Flipping a coin is an independent event, and has a chance of 50% of either heads or tails. So lets say that I flip a coin 13 times, what is the probability that I get 10 tails in any order/any number of possible outcomes, in 13 flips?
Edit: The probability of at least ten tails
Let's first find probability for exactly $10$ tails
Select any $10$ tosses: $\dbinom{13}{10}$
Each of these $10$ tosses must get tail $\left(\dfrac{1}{2}\right)^{10}$
Each of these remaining $3$ tosses must get head $\left(\dfrac{1}{2}\right)^{3}$
So, probability is
$\dbinom{13}{10}\left(\dfrac{1}{2}\right)^{10}\left(\dfrac{1}{2}\right)^{3}$
Similarly we can find probability for $11, 12, 13$ heads also.

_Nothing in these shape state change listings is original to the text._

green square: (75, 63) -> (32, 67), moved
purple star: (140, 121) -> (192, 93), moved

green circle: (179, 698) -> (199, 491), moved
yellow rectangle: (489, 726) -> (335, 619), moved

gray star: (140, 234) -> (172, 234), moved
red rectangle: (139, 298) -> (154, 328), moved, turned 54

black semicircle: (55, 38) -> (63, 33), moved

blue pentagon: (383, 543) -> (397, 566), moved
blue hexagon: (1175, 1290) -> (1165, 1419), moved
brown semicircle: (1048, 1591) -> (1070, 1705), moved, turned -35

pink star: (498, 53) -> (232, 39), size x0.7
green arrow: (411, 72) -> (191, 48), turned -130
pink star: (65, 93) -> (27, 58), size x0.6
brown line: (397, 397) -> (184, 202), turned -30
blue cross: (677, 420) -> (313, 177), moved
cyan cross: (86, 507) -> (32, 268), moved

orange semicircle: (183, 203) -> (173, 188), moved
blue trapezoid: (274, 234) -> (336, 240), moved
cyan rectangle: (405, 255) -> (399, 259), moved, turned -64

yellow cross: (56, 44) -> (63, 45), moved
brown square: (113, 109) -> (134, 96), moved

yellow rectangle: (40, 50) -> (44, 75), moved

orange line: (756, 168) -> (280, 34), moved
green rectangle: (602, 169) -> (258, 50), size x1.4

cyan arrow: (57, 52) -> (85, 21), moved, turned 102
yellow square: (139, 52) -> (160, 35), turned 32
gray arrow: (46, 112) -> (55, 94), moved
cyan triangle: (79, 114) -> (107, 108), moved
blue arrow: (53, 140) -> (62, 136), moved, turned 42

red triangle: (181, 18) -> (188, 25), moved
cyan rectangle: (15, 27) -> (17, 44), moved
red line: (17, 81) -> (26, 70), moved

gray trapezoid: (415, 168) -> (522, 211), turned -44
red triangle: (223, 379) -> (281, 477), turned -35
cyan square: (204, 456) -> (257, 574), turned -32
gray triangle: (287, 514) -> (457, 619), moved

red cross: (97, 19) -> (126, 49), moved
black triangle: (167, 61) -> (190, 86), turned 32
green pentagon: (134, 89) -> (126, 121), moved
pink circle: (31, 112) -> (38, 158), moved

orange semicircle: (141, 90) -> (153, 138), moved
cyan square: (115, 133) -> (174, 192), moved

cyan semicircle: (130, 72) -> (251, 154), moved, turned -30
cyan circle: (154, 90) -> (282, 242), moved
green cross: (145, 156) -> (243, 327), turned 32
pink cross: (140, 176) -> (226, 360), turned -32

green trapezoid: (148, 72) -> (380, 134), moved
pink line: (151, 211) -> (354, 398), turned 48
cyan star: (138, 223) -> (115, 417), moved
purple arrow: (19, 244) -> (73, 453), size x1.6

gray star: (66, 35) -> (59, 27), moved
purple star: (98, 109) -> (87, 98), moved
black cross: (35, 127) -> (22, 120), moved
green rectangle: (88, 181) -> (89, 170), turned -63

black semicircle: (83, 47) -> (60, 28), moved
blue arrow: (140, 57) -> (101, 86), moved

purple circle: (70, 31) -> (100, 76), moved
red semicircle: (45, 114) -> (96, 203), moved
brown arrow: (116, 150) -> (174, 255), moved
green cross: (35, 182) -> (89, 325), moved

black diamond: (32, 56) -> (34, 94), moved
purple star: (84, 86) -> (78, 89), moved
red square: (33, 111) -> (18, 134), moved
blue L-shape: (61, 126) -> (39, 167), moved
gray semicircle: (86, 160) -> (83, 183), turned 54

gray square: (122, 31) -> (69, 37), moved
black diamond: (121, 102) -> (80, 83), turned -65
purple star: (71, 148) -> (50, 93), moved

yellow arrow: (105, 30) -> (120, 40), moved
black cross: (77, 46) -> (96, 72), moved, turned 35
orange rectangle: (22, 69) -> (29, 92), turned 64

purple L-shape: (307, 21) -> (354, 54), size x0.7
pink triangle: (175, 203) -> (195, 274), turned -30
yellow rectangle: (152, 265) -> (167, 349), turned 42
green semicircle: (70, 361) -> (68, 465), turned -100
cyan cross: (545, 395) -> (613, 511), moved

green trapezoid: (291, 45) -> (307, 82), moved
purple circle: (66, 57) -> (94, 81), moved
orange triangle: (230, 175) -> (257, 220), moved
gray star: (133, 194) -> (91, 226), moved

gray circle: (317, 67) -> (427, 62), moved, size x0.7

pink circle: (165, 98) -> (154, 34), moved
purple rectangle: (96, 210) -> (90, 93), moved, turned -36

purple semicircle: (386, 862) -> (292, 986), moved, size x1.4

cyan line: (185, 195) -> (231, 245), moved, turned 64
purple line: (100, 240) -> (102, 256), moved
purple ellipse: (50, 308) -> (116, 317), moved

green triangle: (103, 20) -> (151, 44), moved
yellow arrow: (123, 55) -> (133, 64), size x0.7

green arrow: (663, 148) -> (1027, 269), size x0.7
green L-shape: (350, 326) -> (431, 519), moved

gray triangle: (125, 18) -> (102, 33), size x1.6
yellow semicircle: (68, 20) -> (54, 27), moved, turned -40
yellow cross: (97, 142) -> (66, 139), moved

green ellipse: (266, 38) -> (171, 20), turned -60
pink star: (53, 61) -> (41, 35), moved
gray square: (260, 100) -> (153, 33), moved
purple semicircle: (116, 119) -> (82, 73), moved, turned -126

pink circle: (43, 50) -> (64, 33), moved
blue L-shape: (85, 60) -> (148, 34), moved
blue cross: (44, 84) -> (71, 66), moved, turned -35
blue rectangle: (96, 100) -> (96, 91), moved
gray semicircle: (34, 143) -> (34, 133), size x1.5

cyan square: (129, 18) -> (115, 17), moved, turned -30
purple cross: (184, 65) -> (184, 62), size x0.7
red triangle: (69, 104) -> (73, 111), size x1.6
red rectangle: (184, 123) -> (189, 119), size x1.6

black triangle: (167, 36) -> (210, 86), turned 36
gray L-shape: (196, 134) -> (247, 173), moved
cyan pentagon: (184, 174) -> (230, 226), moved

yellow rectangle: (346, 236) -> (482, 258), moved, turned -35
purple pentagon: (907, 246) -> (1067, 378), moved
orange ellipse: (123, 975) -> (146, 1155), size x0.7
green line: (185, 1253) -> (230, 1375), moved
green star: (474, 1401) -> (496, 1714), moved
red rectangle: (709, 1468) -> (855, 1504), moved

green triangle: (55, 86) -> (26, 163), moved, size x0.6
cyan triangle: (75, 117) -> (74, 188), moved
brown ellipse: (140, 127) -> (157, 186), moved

So, required probability is
$$\dbinom{13}{10}\left(\dfrac{1}{2}\right)^{10}\left(\dfrac{1}{2}\right)^{3}+\dbinom{13}{11}\left(\dfrac{1}{2}\right)^{11}\left(\dfrac{1}{2}\right)^{2}+\dbinom{13}{12}\left(\dfrac{1}{2}\right)^{12}\left(\dfrac{1}{2}\right)^{1}+\dbinom{13}{13}\left(\dfrac{1}{2}\right)^{13}\left(\dfrac{1}{2}\right)^{0}\\=\left(\dfrac{1}{2}\right)^{13}\left[\dbinom{13}{10}+\dbinom{13}{11}+\dbinom{13}{12}+\dbinom{13}{13}\right]$$
If you want exact 10 tails then the possibility is: $$\binom{13}{10}\left(\frac{1}{2}\right)^{10}\left(\frac{1}{2}\right)^{13-10}=\frac{13*12*11}{3*2*1}\left(\frac{1}{2}\right)^{13}$$
where $\binom{13}{10}$ find all possible combination.